In altre parole, per pervenire al proscioglimento nel merito dell'imputato, una volta sopraggiunta la prescrizione del reato, deve applicarsi il principio di diritto secondo cui "positivamente" deve emergere dagli atti processuali, senza necessità di ulteriore accertamento, l'estraneità dell'imputato per quanto contestatogli (v. così, Cass. 2-12-1997- Fratucello; Cass. 10-4-2003-Lunardi). Il che non è ravvisabile nel caso di specie. Difatti, alla luce delle articolate e coerenti argomentazioni svolte dal giudice di appello, sono evidenziabili elementi attestanti la condotta imperita e negligente tenuta da entrambi i prevenuti, i quali non avevano adeguatamente tenuto sotto controllo la paziente nel periodo post-operatorio, sottovalutando gli inconvenienti lamentati dalla donna, intervenendo in modo intempestivo e non corretto (il Dr. (omissis) tra l'altro, aveva disposto l'interruzione della cura antibiotica prescritta dal Dr. (omissis) invitando la (omissis) a sottoporsi nuovamente ad un ciclo di massaggi).
D'altro canto, non ricorrono profili logico giuridici tali da escludere "in radice" la sussistenza del nesso di causalità tra le omissioni attribuibili ai sanitari e l'evento.

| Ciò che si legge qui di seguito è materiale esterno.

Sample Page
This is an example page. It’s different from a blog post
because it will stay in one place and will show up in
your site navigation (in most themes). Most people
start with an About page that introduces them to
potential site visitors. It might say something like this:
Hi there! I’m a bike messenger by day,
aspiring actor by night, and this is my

Piuttosto, la Corte di Appello ha applicato rettamente la teoria condizionalistica della causa stabilita dall'art. 41 C.P. interpretata secondo il modello della "sussunzione sotto leggi scientifiche" (c.d. metodo generalizzante di spiegazione causale sulla base di "leggi generali di copertura") in correlazione con criteri di credibilità razionale o probabilità logica (v. così, Cass. S.V. 10-7-2002-Franzese).

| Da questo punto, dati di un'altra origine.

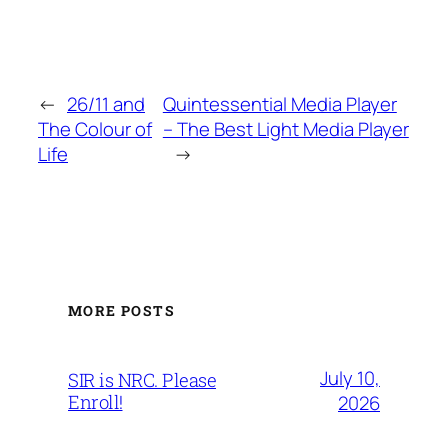
←
26/11 and
Quintessential Media Player
The Colour of
– The Best Light Media Player
Life
→
MORE POSTS
July 10,
SIR is NRC. Please
Enroll!
2026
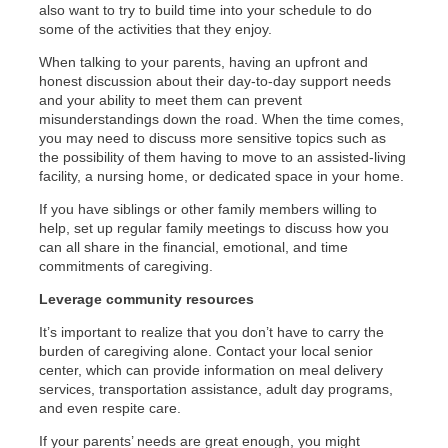
also want to try to build time into your schedule to do
some of the activities that they enjoy.
When talking to your parents, having an upfront and
honest discussion about their day-to-day support needs
and your ability to meet them can prevent
misunderstandings down the road. When the time comes,
you may need to discuss more sensitive topics such as
the possibility of them having to move to an assisted-living
facility, a nursing home, or dedicated space in your home.
If you have siblings or other family members willing to
help, set up regular family meetings to discuss how you
can all share in the financial, emotional, and time
commitments of caregiving.
Leverage community resources
It’s important to realize that you don’t have to carry the
burden of caregiving alone. Contact your local senior
center, which can provide information on meal delivery
services, transportation assistance, adult day programs,
and even respite care.
If your parents’ needs are great enough, you might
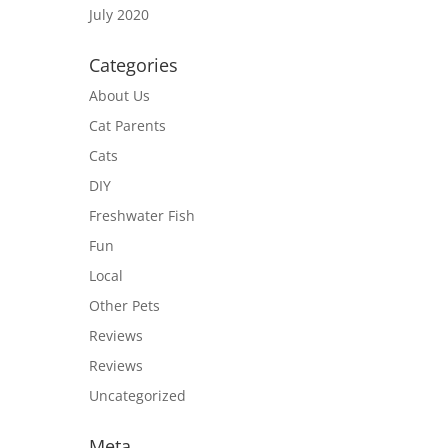
July 2020
Categories
About Us
Cat Parents
Cats
DIY
Freshwater Fish
Fun
Local
Other Pets
Reviews
Reviews
Uncategorized
Meta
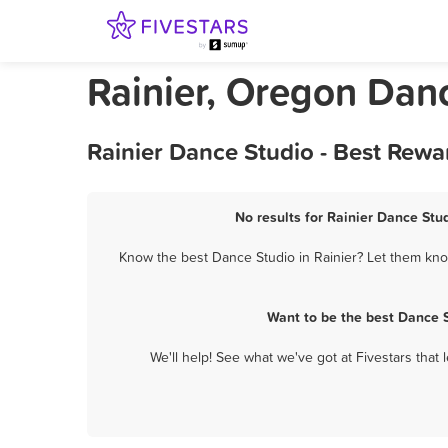
Rainier, Oregon Dan
Rainier Dance Studio - Best Rewa
No results for Rainier Dance Stud
Know the best Dance Studio in Rainier? Let them know
Want to be the best Dance S
We'll help! See what we've got at Fivestars that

Inoltre, i giudici di secondo grado hanno correttamente qualificato come lesione determinante una malattia nel corpo, ai sensi dell'art. 582 C.P., il processo infiammatorio delle mammelle subito dalla paziente durato nel tempo anche con presenza di anomala temperatura corporea, con la conseguente necessità di rimozione delle protesi applicate: come è noto il concetto clinico di malattia richiede, così come verificatosi nel caso di specie, un processo patologico che determini un'apprezzata menomazione funzionale dell'organismo. Il rigetto dei ricorsi comporta la condanna dei ricorrenti in solido al pagamento delle spese processuali. Quanto alla domanda della parte civile (omissis) per il rimborso delle spese del presente giudizio a carico dei ricorrenti, trattasi di pretesa che non ha ragion d'essere non essendo mai intervenuta - nel procedimento de quo agitur - condanna degli imputati al risarcimento del danno verso la suddetta danneggiata, la quale, peraltro, non è stata presente come parte civile nel precedente giudizio di impugnazione.
P.Q.M.
La Corte di Cassazione - Quarta Sezione Penale. Rigetta i ricorsi e condanna i ricorrenti in solido al pagamento delle spese processuali.
Così deciso in Roma, il 28 ottobre 2004.